Die Nachtruhe fällt nach dieser Nachricht denkbar unruhig aus. Zudem blüht die Wanderröte erneut auf, was mich am frühen Morgen dazu bewegt, nach Davos zu fahren und mir das homöopathische Mittel „Ledum palustre“ zu besorgen. Ledum palustre, der Sumpfporst, ist eines der wichtigsten homöopathischen Mittel bei Borreliose bzw. bei der Vorbeugung von Borreliose. Zu Ledum passen folgende Symptome:

  • die betroffene Stelle ist leicht blau-violett verfärbt (bei mir nicht immer, aber manchmal)
  • die betroffenen Stelle juckt, der Juckreiz wird durch Kratzen schlimmer
  • leichtes Frieren
  • die Beschwerden werden besser durch Kälte
  • die Beschwerden werden schlimmer durch Wärme (etwa im Bett)

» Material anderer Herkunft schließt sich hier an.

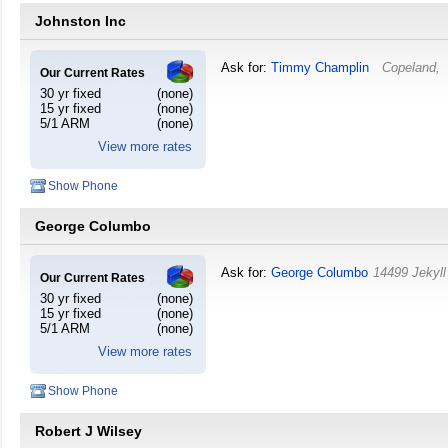
Johnston Inc
Ask for:
Timmy Champlin
Copeland
,
Our Current Rates
30 yr fixed
(none)
15 yr fixed
(none)
5/1 ARM
(none)
View more rates
Show Phone
George Columbo
Ask for:
George Columbo
14499 Jekyll
Our Current Rates
30 yr fixed
(none)
15 yr fixed
(none)
5/1 ARM
(none)
View more rates
Show Phone
Robert J Wilsey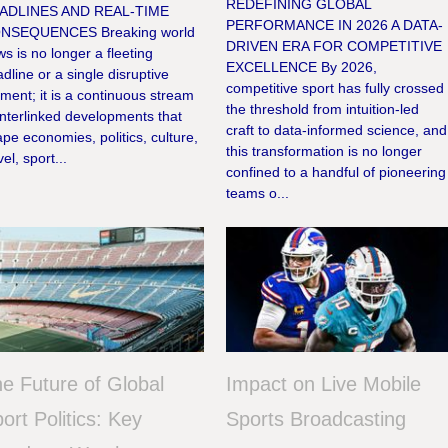
REDEFINING GLOBAL
ADLINES AND REAL-TIME
PERFORMANCE IN 2026 A DATA-
NSEQUENCES Breaking world
DRIVEN ERA FOR COMPETITIVE
s is no longer a fleeting
EXCELLENCE By 2026,
dline or a single disruptive
competitive sport has fully crossed
ent; it is a continuous stream
the threshold from intuition-led
interlinked developments that
craft to data-informed science, and
pe economies, politics, culture,
this transformation is no longer
vel, sport...
confined to a handful of pioneering
teams o...
e Future of Global
Impact on Live Mobile
ort Politics: Key
Sports Broadcasting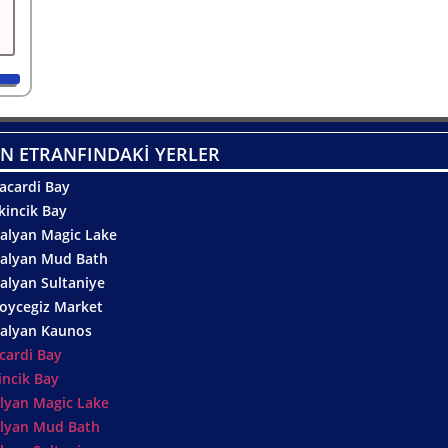
N ETRANFINDAKİ YERLER
acardi Bay
kincik Bay
alyan Magic Lake
alyan Mud Bath
alyan Sultaniye
oycegiz Market
alyan Kaunos
cardi Bay
incik Bay
lyan Magic Lake
lyan Mud Bath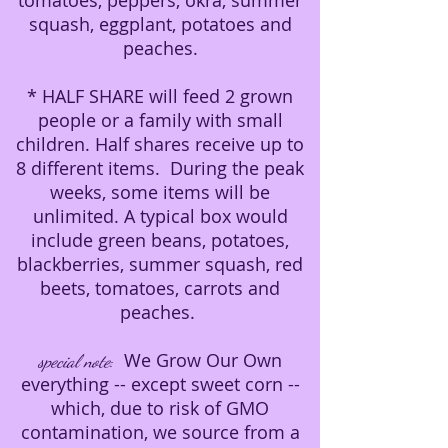
tomatoes, peppers, okra, summer
squash, eggplant, potatoes and
peaches.
* HALF SHARE will feed 2 grown
people or a family with small
children. Half shares receive up to
8 different items. During the peak
weeks, some items will be
unlimited. A typical box would
include green beans, potatoes,
blackberries, summer squash, red
beets, tomatoes, carrots and
peaches.
We Grow Our Own
special note
:
everything -- except sweet corn --
which, due to risk of GMO
contamination, we source from a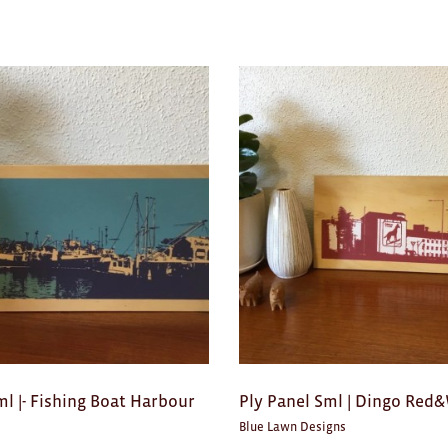
ml |- Fishing Boat Harbour
Ply Panel Sml | Dingo Red
Blue Lawn Designs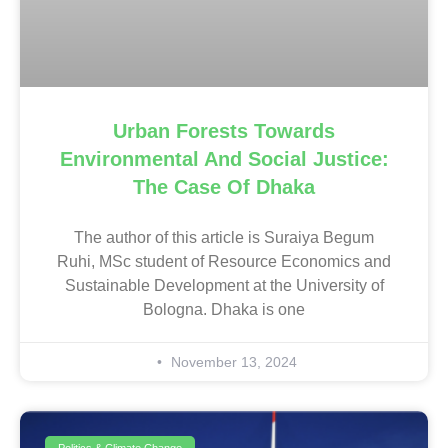
Urban Forests Towards
Environmental And Social Justice:
The Case Of Dhaka
The author of this article is Suraiya Begum
Ruhi, MSc student of Resource Economics and
Sustainable Development at the University of
Bologna. Dhaka is one
November 13, 2024
Politics & Climate Change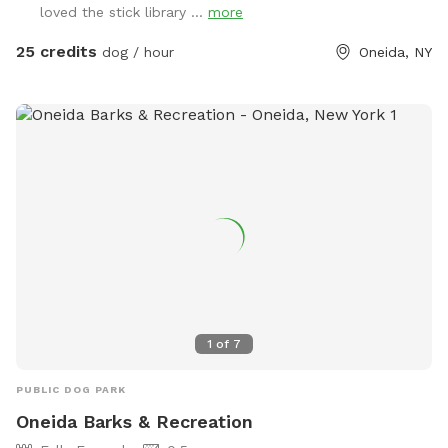
loved the stick library ...
more
25 credits
dog / hour
Oneida, NY
1
of
7
PUBLIC DOG PARK
Oneida Barks & Recreation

Was nicht passt ist, dass Bewegung verbessert und Ruhe verschlimmert. Aber ich probiere es trotzdem mit diesem Mittel. Wenn es nicht helfen sollte, dann schadet es im Gegensatz zu einem Antibiotikum wenigstens nicht. :updown: Außerdem verzichte ich heute aufs Essen und lege einen Fastentag ein.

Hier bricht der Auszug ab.